Task instructions: Lines to restate from the data below: from the one containing "inizia la tua sfida di 30 giorni con" to the one containing "programmazione.", both included. Give them again exactly, and only them.

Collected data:
-- Opening Marker --

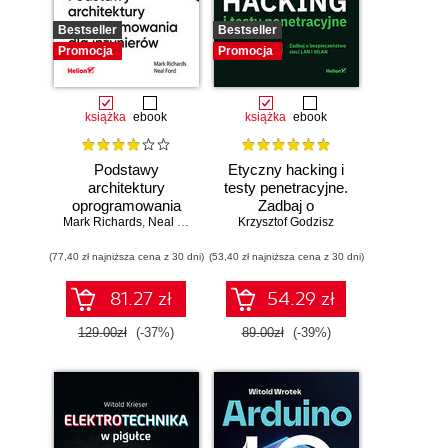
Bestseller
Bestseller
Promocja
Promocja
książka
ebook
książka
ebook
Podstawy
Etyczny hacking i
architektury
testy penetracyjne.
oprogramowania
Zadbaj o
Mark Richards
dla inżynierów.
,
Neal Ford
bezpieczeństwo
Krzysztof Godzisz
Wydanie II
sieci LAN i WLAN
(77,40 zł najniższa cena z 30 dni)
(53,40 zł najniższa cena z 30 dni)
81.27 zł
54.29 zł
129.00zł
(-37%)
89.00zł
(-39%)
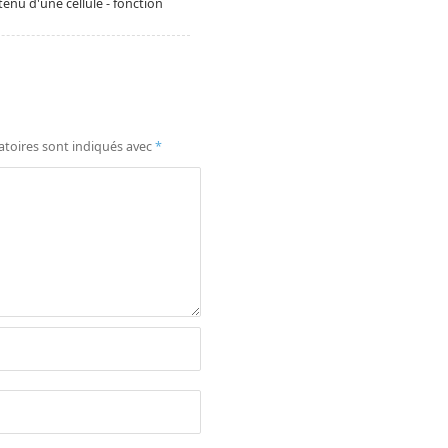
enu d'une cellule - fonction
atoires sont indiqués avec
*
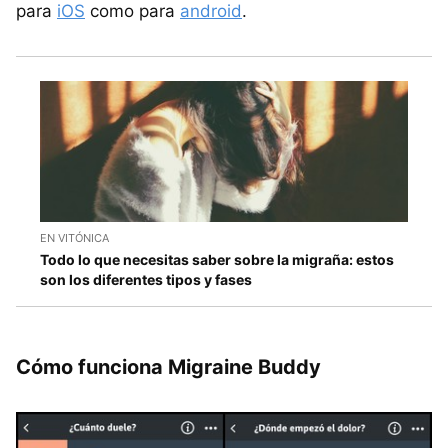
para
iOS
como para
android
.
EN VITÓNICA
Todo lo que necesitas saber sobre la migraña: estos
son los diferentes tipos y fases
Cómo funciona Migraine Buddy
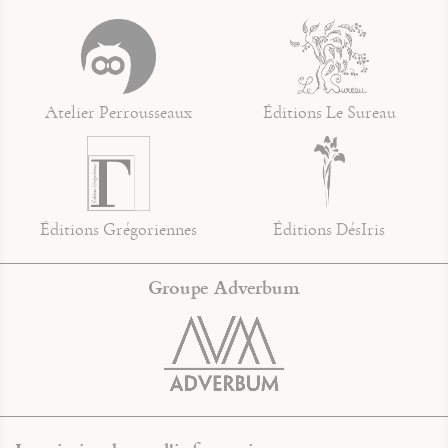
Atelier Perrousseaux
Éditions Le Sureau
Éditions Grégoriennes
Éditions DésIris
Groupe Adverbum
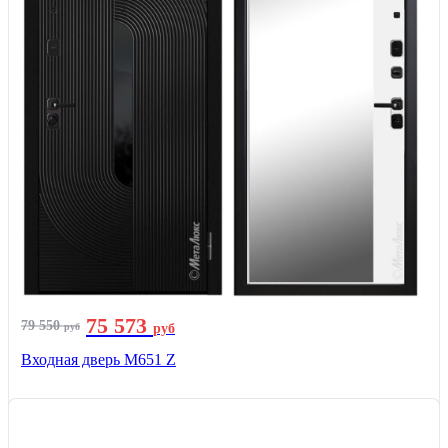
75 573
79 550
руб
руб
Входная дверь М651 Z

-- Closing Marker --
-- Opening Marker --

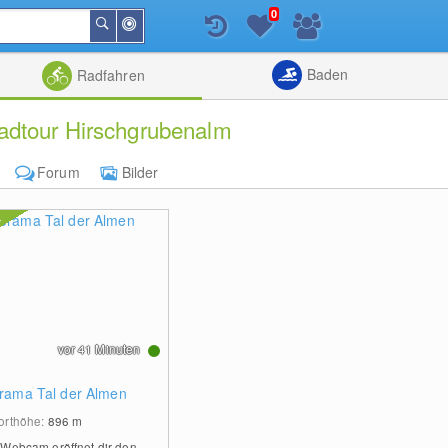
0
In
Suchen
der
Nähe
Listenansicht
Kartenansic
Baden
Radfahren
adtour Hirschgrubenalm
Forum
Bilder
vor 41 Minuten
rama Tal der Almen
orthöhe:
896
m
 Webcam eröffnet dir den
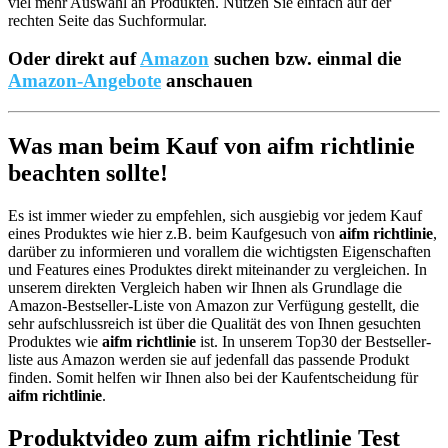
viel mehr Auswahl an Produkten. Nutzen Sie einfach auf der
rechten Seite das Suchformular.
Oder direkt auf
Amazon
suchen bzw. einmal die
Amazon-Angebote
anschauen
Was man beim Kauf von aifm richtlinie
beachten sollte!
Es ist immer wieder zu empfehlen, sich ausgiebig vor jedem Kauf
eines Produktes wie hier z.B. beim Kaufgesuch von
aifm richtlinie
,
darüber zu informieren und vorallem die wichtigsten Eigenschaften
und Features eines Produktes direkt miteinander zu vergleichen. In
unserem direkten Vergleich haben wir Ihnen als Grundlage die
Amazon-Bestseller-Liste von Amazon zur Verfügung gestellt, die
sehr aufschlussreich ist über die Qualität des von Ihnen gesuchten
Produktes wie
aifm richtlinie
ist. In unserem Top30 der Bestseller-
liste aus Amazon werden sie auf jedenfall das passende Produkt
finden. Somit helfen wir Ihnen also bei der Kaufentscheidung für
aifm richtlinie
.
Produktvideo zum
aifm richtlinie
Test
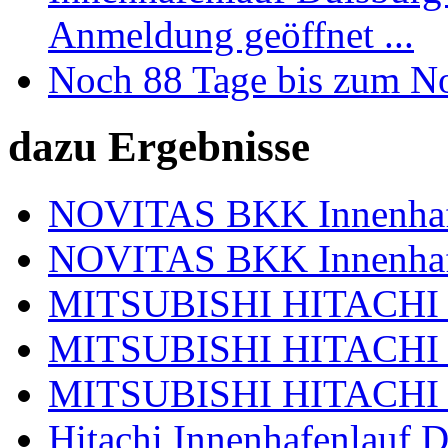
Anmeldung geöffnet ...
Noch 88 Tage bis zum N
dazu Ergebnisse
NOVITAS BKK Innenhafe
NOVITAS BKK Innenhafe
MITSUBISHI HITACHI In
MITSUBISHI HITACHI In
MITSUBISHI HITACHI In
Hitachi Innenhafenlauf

-- Closing Marker --
-- Opening Marker --

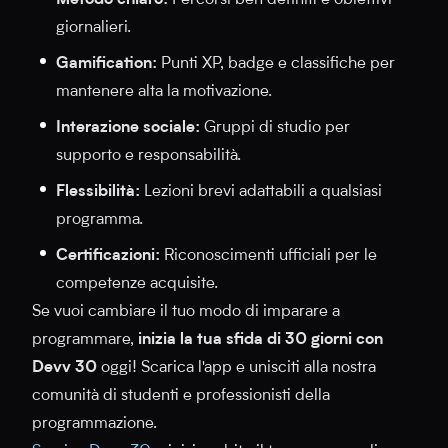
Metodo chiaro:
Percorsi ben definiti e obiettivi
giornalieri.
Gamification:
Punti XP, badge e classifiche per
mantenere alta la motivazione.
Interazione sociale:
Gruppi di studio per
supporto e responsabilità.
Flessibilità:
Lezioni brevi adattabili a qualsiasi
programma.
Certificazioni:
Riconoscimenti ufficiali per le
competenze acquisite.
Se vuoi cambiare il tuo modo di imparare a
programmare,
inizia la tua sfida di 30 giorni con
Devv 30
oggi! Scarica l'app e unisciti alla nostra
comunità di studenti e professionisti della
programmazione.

-- Closing Marker --

Task response:
inizia la tua sfida di 30 giorni con
Devv 30
oggi! Scarica l'app e unisciti alla nostra
comunità di studenti e professionisti della
programmazione.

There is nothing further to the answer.